Scientists were ecstatic last weekend as Titan, Saturn's largest moon, dramatically revealed itself to have the atmosphere-bearing, hydrocarbon-based landscape they had anticipated.

But Huygens, the European Space Agency (ESA) spacecraft that successfully parachuted through Titan's atmosphere on 14 January, has also revealed its share of surprises. The high-risk mission had functioned better than its designers had dared to expect — and they quickly reported that the moon looked even more interesting than they had hoped.

The probe successfully transmitted data from its six instrument packages during a 2.5-hour descent through Titan's atmosphere, and for more than 70 minutes after it landed.

Scientists waiting anxiously for the data to arrive at the European Space Operations Centre (ESOC) in Darmstadt, Germany, hugged each other when the first signals arrived during the morning, showing that the mission, 20 years in the planning and execution, was functioning. Many had worked most of the previous night preparing for the data's arrival.

Their delight grew as they began to look at what the data — relayed in compressed form from the mother ship Cassini in the late afternoon — seemed to be telling them.

“My worst nightmare had been that Titan would turn out to be a bland object, a simple icy surface with no structure or variety,” says John Zarnecki, principal investigator on the Surface Science Package at the Open University in Milton Keynes, UK. “But it is fascinating geologically — it has weather, a variegated surface with lots of features — and it keeps alive the idea that it has lakes made of liquid organic material.”

It was 15 hours from the start of the data dump to the press conference that brought the world the first images of Titan. And they were perhaps the most intense times in the professional lives of the six Huygens investigators and their teams from institutes in France, Germany, Britain and the United States.

Celebration and concentrated work ran in parallel. High-ranking guests, including ministers and space-agency officials, banqueted in ESOC's main building as scientists devoured data in the building next door.
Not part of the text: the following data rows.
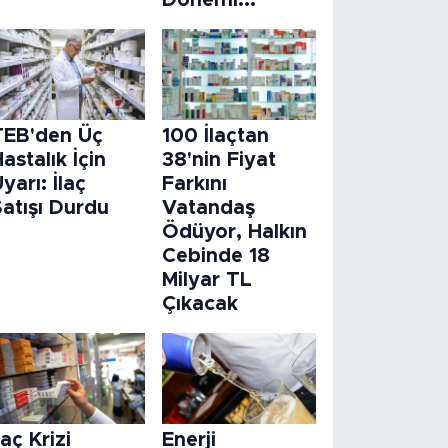
Dönemi...
TEB'den Üç
100 İlaçtan
astalık İçin
38'nin Fiyat
yarı: İlaç
Farkını
atışı Durdu
Vatandaş
Ödüyor, Halkın
Cebinde 18
Milyar TL
Çıkacak
laç Krizi
Enerji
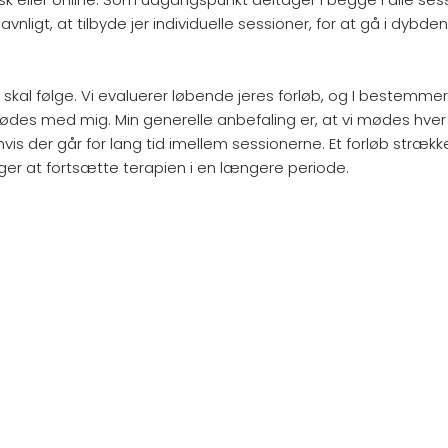
gavnligt, at tilbyde jer individuelle sessioner, for at gå i dyb
b I skal følge. Vi evaluerer løbende jeres forløb, og I bestemm
mødes med mig. Min generelle anbefaling er, at vi mødes hver 
hvis der går for lang tid imellem sessionerne. Et forløb strækk
r at fortsætte terapien i en længere periode.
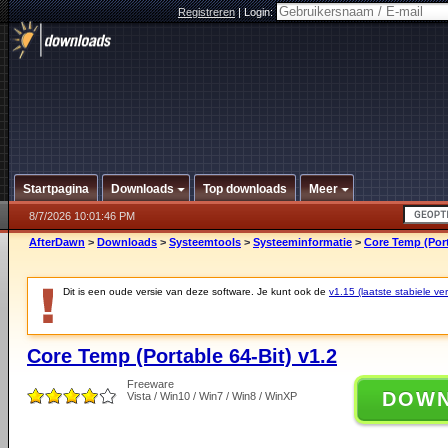
Registreren
|
Login:
Startpagina
Downloads
Top downloads
Meer
8/7/2026 10:01:46 PM
AfterDawn
>
Downloads
>
Systeemtools
>
Systeeminformatie
>
Core Temp (Port
Dit is een oude versie van deze software. Je kunt ook de
v1.15 (laatste stabiele ver
Core Temp (Portable 64-Bit) v1.2
Freeware
DOW
Vista / Win10 / Win7 / Win8 / WinXP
Aware of the pressing need to tell the world a story at short notice, yet knowing that the whole, nuanced tale would require years of data analysis, the teams sprang into action. They did quick scans of their entire data sets to see which individual instruments were delivering information that seemed to make immediate sense. Then all team members dived into analyses of these particular data to provide a taste of the stories to come.

Public image

“If we hadn't had a large public waiting for a story, we probably would not have worked this way,” says Zarnecki. “We would have taken a more structured, disciplined approach, where team members would work through data from different parts of each experiment.” But he adds that scientists “have changed over the past few years, and appreciate a duty to inform taxpayers of how their money is being spent”.
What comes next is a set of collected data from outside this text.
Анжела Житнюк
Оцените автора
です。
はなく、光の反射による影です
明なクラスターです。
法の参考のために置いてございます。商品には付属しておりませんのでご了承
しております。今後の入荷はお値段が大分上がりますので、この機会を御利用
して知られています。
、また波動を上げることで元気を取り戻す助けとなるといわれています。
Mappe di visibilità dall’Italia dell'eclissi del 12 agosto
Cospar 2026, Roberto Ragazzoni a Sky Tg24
Within a few hours of the landing, Marty Tomasko of the University of Arizona in Tucson had used data from his camera to select three pictures taken 16 km, 8 km and a few centimetres from Titan's surface. Looking at the close-up photograph, experts at first thought they were seeing an old picture of Mars, with its flat, fog-free, boulder-filled landscape. “If this really were Titan, then we would be in big trouble,” commented one NASA scientist at the banquet, confident that the files had been confused.

But later, as more information trickled through from the control room, the small scale of the picture was made clear. The boulders were actually just a few centimetres across, and possibly made of very hard ice. And spectroscopic results showed Titan's clouds to be high — around 20 km up — making for a clear lower atmosphere.
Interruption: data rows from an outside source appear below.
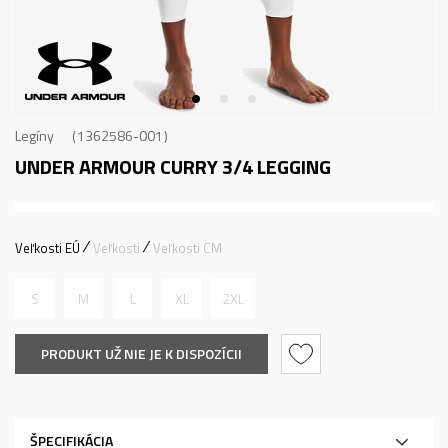
Legíny
1362586-001
UNDER ARMOUR CURRY 3/4 LEGGING
Veľkosti EÚ
Veľkosti
Veľkosti CM
S
M
L
XL
2XL
PRODUKT UŽ NIE JE K DISPOZÍCII
ŠPECIFIKÁCIA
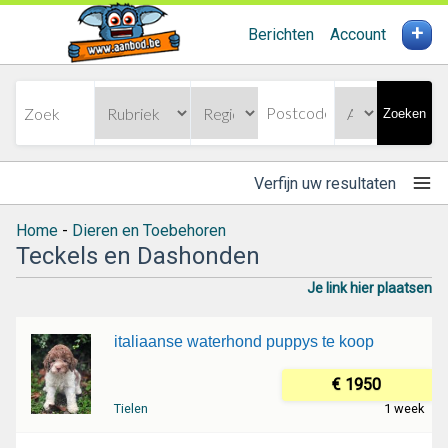
+
Berichten
Account
Zoeken
Verfijn uw resultaten
Home
-
Dieren en Toebehoren
Teckels en Dashonden
Je link hier plaatsen
italiaanse waterhond puppys te koop
€ 1950
Tielen
1 week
The intensity of the work — and of the celebrations — continued through the night in the science rooms. Marcello Fulchignoni of the Paris-Meudon Observatory was hurriedly transforming his team's results on the physical and electrical properties of Titan's atmosphere into sound. “The transformation doesn't have any scientific value, but it fires the imagination of the general public,” he says.

Around midnight, Fulchignoni dived out to pick up the bottles of champagne, specially labelled with the logo of his experiment, which he had laid down when Cassini–Huygens was launched in 1997. By 2:30 a.m. Zarnecki, whose team was sharing the same room, had opened the malt whisky that he had won on a sweepstake to guess the exact time of Huygen's landing. Sometime in those heady hours, Zarnecki coined a description of Titan's soft but crusted surface that looks likely to stick: crème brûlée.

By the time the world's press began pouring through the ESOC gates at 10 a.m., many of the scientists were shuffling out like zombies. But the Huygens investigators managed to suppress their exhaustion and conduct interviews well into the early afternoon.

What happened next? A nap, perhaps? “Well, we worked a bit more in the afternoon, and then I took my team out for dinner in the evening,” says Zarnecki.